In the data below, locate each line with the word "that" and list it.

☆ ☆ ☆

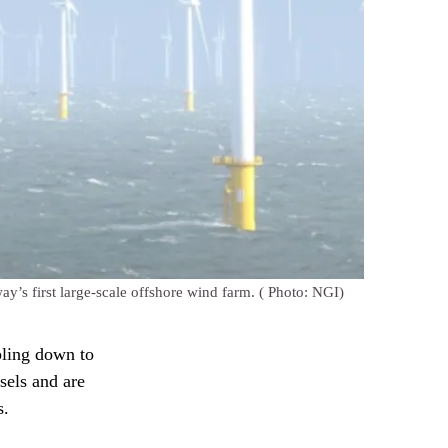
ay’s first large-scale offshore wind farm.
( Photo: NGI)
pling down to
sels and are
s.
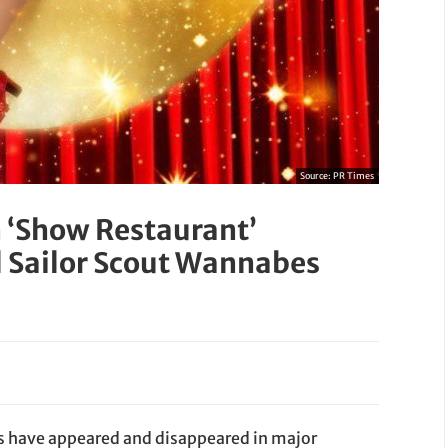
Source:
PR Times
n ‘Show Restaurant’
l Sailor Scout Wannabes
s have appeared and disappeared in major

☆ ☆ ☆

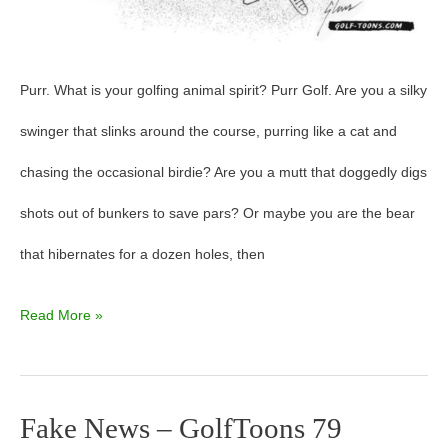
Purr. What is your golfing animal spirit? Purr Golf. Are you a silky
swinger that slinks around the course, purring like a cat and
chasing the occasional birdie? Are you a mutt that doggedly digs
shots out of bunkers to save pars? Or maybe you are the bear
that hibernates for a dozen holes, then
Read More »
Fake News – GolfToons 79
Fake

☆ ☆ ☆

● **Result of the exercise**
swinger that slinks around the course, purring like a cat and
chasing the occasional birdie? Are you a mutt that doggedly digs
that hibernates for a dozen holes, then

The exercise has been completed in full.